2. Recognize personal celebrations (birthdays, work anniversaries, personal accomplishments)
Show employees how much they mean to you and your business by taking time to recognize and celebrate special occasions with employees. A celebration, particularly during this challenging time may also provide a welcome, and likely much needed, positive distraction for you and your team.
- Start an e-card and encourage employees to add a personalized note, photo or other image (Check out Kudoboard)
- Arrange a surprise video call with the rest of the team
- Coordinate employees to decorate their vehicles with balloons and signs for a drive-by celebration
- Coordinate a surprise delivery to the employee’s home (flowers, pizza or other meal)
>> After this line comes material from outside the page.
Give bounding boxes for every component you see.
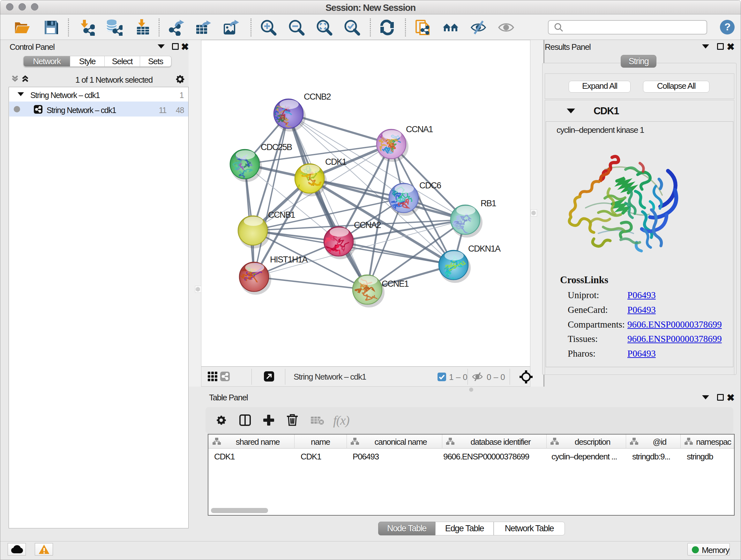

- Take photos of video chats and share on social media (use the hashtag from tip #1 above)
3. Provide business updates
When the time comes, let employees know what you are doing to prepare to ramp up operations and how much you are looking forward to welcoming them back. Generate excitement around the return of employees and invite them to participate and contribute ideas to help rebuild the business.
- Plan a welcome back/thanks for sticking with us event for employees
- Post/share photos via emails or social media – “We are getting ready to open… all we need is you!” (Check out the Daily Greeting videos on Predator Ridge Resort’s Facebook page. Employees and their families record short videos for their guests both from the resort and home. Employers could do similar and send brief videos for employees)
- Crowdsource input by sending out online Doodle polls for employees to “vote” on new menu items or events. Encourage idea submissions during online meetings using collaboration tools such as Slido
- Host video calls and invite employees to contribute ideas for reopening activities or events
4. Provide or share opportunities for training and/or personal development
Being laid off can be a very difficult time for employees; mentally, emotionally and financially. Encouraging and providing employees with opportunities to learn and develop their skills while they are off work will show that you are still interested and invested in them. Provide training opportunities that align with employee personal interests and/or development goals, help set them up for success when they return to work.
Ongoing training or personal development during a lay off may also help some individual cope within a difficult situation, where much is outside of their control. It can provide a distraction, something to look forward to and work towards, and provide a sense of accomplishment (and another reason to celebrate) when completed.
- Send links and resources for training that you know may be of interest to them
- A number of industry-related training programs are offering online training for free or discounted fees in recognition of the COVID-19 crisis, including SuperHost, Health & Safety, emerit
- Consider other free learning apps such as Duolingo, Khan Academy, LinkedIn Learning, Coursera, Udemy, 15Five Best Self Academy
While many of these tips involve little to no financial cost, they will require time, creativity and meaningful intent to make them happen. The effort that employers make now to remain connected to their teams will be rewarded as engaged employees will be more likely to return and contribute when the business is able to return to normal functions. The return of engaged employees will not only mean reduced recruitment and training costs, it will also mean a speedier return to productivity and revenue generation as employees will be well positioned to welcome guests back and deliver a high-quality service experience that they will be craving.